__Data for review__:
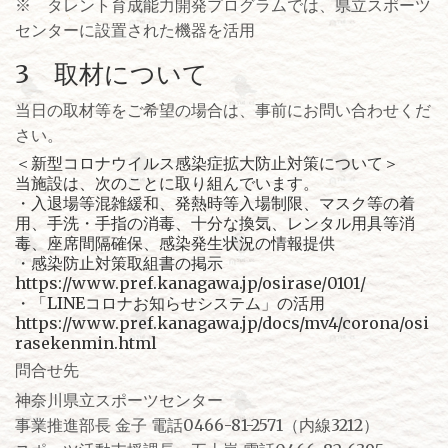
※ タレント育成能力開発プログラムでは、県立スポーツ
センターに設置された機器を活用
3 取材について
当日の取材等をご希望の場合は、事前にお問い合わせくだ
さい。
＜新型コロナウイルス感染症拡大防止対策について＞
当施設は、次のことに取り組んでいます。
・入退場等混雑緩和、発熱時等入場制限、マスク等の着
用、手洗・手指の消毒、十分な換気、レンタル用具等消
毒、座席間隔確保、感染発生状況の情報提供
・感染防止対策取組書の掲示
https://www.pref.kanagawa.jp/osirase/0101/
・「LINEコロナお知らせシステム」の活用
https://www.pref.kanagawa.jp/docs/mv4/corona/osi
rasekenmin.html
問合せ先
神奈川県立スポーツセンター
事業推進部長 金子 電話0466-81-2571（内線3212）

__Problem details__:
With the line containing "https://www.pref.kanagawa.jp/osirase/0101/" as the first and the final line of the records as the last, copy that span exactly and nothing more.

__Response area__:
https://www.pref.kanagawa.jp/osirase/0101/
・「LINEコロナお知らせシステム」の活用
https://www.pref.kanagawa.jp/docs/mv4/corona/osi
rasekenmin.html
問合せ先
神奈川県立スポーツセンター
事業推進部長 金子 電話0466-81-2571（内線3212）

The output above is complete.